In a short article, Dubnow presented a memorable portrait of historical depth, and its presence in contemporary life:
"Every generation in Israel carries within itself the remnants of worlds created and destroyed during the course of the previous history of the Jewish people. The generation, in turn, builds and destroys worlds in its form and image, but in the long run continues to weave the thread that binds all the links of the nation into the chain of generations. ... Thus each generation in Israel is more the product of history than it is its creator. ... We, the people of Israel living today, continue the long thread that stretches from the days of Hammurabi and Abraham to the modern period. ... We see further that during the course of thousands of years the nations of the world have borrowed from our spiritual storehouse and added to their own without depleting the source. ... The Jewish people goes its own way, attracting and repelling, beating out for itself a unique path among the routes of the nations of the world... ."
Another writer of Jewish history although from a younger generation, Lucy Dawidowicz, summarizes the personal evolution and resulting weltanschauung of Simon Dubnow:
"Early in his intellectual life, Dubnow turned to history and in the study and writing of Jewish history he found the surrogate for Judaism, the modern means by which he could identify as a Jew, which would give him inner satisfaction and keep him part of the Jewish community. ... Even in his pioneering studies of hasidism, Dubnow's rationalism shines through. ... Yet despite his rationalism, despite his modernity, Dubnow believed in a mystic force--the Jewish will to live."

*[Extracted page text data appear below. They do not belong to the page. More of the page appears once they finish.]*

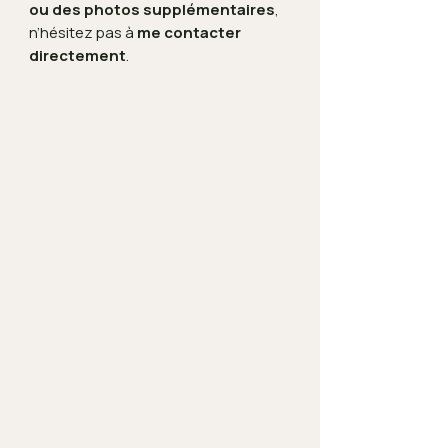
ou des photos supplémentaires
,
n’hésitez pas à
me contacter
directement
.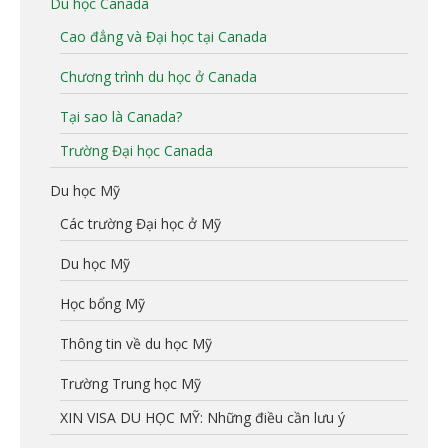
Du học Canada
Cao đẳng và Đại học tại Canada
Chương trình du học ở Canada
Tại sao là Canada?
Trường Đại học Canada
Du học Mỹ
Các trường Đại học ở Mỹ
Du học Mỹ
Học bổng Mỹ
Thông tin về du học Mỹ
Trường Trung học Mỹ
XIN VISA DU HỌC MỸ: Những điều cần lưu ý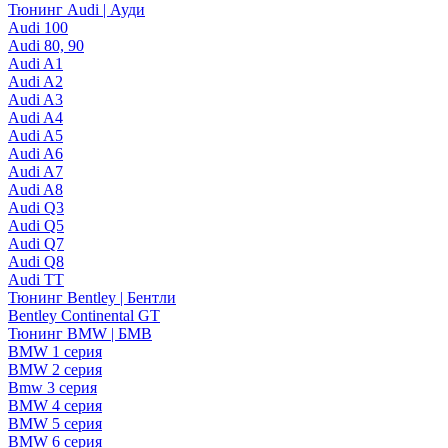
Тюнинг Audi | Ауди
Audi 100
Audi 80, 90
Audi A1
Audi A2
Audi A3
Audi A4
Audi A5
Audi A6
Audi A7
Audi A8
Audi Q3
Audi Q5
Audi Q7
Audi Q8
Audi TT
Тюнинг Bentley | Бентли
Bentley Continental GT
Тюнинг BMW | БМВ
BMW 1 серия
BMW 2 серия
Bmw 3 серия
BMW 4 серия
BMW 5 серия
BMW 6 серия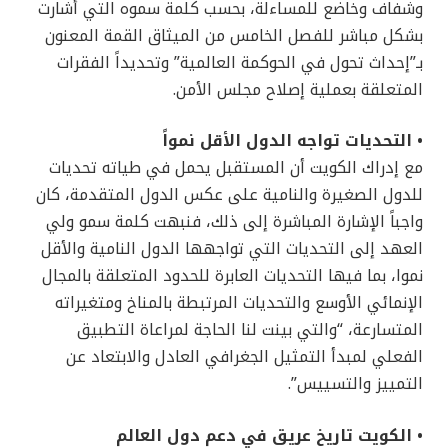
وشفاف وخاضع للمساءلة، بحسب كلمة سموه التي أشارت
بشكل مباشر للفصل الخامس من الميثاق القمة المعنون
بـ”إحداث تحول في الحوكمة العالمية” وتحديداً الفقرات
المتعلقة بعملية إصلاح مجلس الأمن.
• التحديات تواجه الدول الأقل نمواً
مع إدراك الكويت أن المستقبل يحمل في طياته تحديات
للدول الصغيرة والنامية على عكس الدول المتقدمة، كان
واجباً الإشارة المباشرة إلى ذلك، فنبهت كلمة سمو ولي
العهد إلى التحديات التي تواجهها الدول النامية والأقل
نموا، بما فيها التحديات العابرة للحدود المتعلقة بالمجال
الإنمائي الأوسع والتحديات المرتبطة بالمناخ ومتغيراته
المتسارعة، “والتي بينت لنا الحاجة لمراعاة التطبيق
الفعلي لمبدأ التمثيل الجغرافي العادل والابتعاد عن
التمييز والتسييس”.
• الكويت تاريخ عريق في دعم دول العالم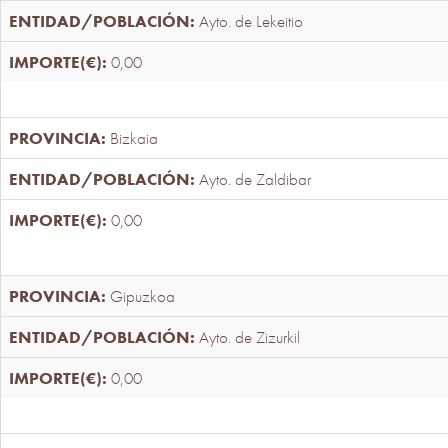
Ayto. de Lekeitio
0,00
Bizkaia
Ayto. de Zaldibar
0,00
Gipuzkoa
Ayto. de Zizurkil
0,00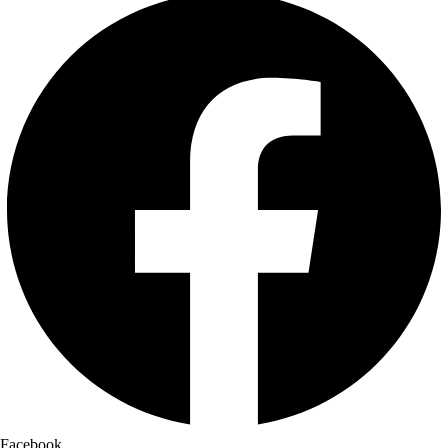
Facebook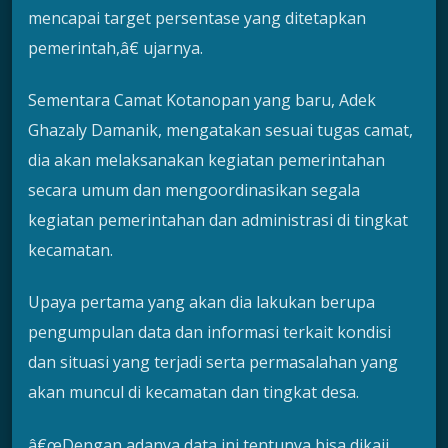
mencapai target persentase yang ditetapkan
pemerintah,â€ ujarnya.
Sementara Camat Kotanopan yang baru, Adek
Ghazaly Damanik, mengatakan sesuai tugas camat,
dia akan melaksanakan kegiatan pemerintahan
secara umum dan mengoordinasikan segala
kegiatan pemerintahan dan administrasi di tingkat
kecamatan.
Upaya pertama yang akan dia lakukan berupa
pengumpulan data dan informasi terkait kondisi
dan situasi yang terjadi serta permasalahan yang
akan muncul di kecamatan dan tingkat desa.
â€œDengan adanya data ini tentunya bisa dikaji,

Dubnow himself adombrates his own philosophical and religious understanding. "I am agnostic in religion and in philosophy... . I myself have lost faith in personal immortality, yet history teaches me that there is a collective immortality and that the Jewish people can be considered as relatively eternal for its history coincides with the full span of world history." "Dubnow with his profound historical approach, weaves into his automomist theories all the strands of Jewish past, present and future."